### Exercise requirements
Would you return the lines from the one that contains "Identify the location of Menu." to the last line of the entries below, exactly and with nothing added?
=== Begin Enclosure ===
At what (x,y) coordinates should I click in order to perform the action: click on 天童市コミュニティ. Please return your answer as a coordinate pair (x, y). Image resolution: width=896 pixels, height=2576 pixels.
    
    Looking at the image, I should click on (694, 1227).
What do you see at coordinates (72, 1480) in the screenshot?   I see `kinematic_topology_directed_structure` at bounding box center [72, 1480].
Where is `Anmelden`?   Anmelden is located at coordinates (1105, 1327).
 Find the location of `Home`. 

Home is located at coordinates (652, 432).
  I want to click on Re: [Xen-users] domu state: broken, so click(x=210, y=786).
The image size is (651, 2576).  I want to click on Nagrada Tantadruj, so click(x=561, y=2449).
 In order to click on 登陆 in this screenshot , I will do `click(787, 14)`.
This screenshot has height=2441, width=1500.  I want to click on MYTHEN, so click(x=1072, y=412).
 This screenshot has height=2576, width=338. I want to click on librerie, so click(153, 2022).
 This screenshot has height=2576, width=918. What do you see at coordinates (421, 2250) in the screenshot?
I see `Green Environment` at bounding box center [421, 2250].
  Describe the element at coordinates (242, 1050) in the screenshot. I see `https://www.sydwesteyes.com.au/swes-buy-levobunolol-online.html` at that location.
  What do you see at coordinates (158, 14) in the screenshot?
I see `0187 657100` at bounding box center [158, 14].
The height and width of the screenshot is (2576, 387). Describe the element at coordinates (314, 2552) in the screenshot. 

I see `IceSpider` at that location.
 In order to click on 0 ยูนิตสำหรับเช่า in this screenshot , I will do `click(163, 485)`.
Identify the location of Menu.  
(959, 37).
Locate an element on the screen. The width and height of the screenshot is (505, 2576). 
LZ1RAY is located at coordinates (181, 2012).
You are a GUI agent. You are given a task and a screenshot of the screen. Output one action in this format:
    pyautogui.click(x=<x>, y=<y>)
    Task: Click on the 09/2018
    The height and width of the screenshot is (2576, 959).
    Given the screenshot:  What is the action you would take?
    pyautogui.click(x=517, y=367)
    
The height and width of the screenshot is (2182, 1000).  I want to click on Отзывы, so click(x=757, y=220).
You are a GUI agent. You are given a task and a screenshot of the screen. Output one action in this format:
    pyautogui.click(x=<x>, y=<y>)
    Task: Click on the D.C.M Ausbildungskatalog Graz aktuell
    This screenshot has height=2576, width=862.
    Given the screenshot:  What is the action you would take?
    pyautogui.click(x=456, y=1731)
=== End Enclosure ===
### Solution to the exercise
Identify the location of Menu.  
(959, 37).
Locate an element on the screen. The width and height of the screenshot is (505, 2576). 
LZ1RAY is located at coordinates (181, 2012).
You are a GUI agent. You are given a task and a screenshot of the screen. Output one action in this format:
    pyautogui.click(x=<x>, y=<y>)
    Task: Click on the 09/2018
    The height and width of the screenshot is (2576, 959).
    Given the screenshot:  What is the action you would take?
    pyautogui.click(x=517, y=367)
    
The height and width of the screenshot is (2182, 1000).  I want to click on Отзывы, so click(x=757, y=220).
You are a GUI agent. You are given a task and a screenshot of the screen. Output one action in this format:
    pyautogui.click(x=<x>, y=<y>)
    Task: Click on the D.C.M Ausbildungskatalog Graz aktuell
    This screenshot has height=2576, width=862.
    Given the screenshot:  What is the action you would take?
    pyautogui.click(x=456, y=1731)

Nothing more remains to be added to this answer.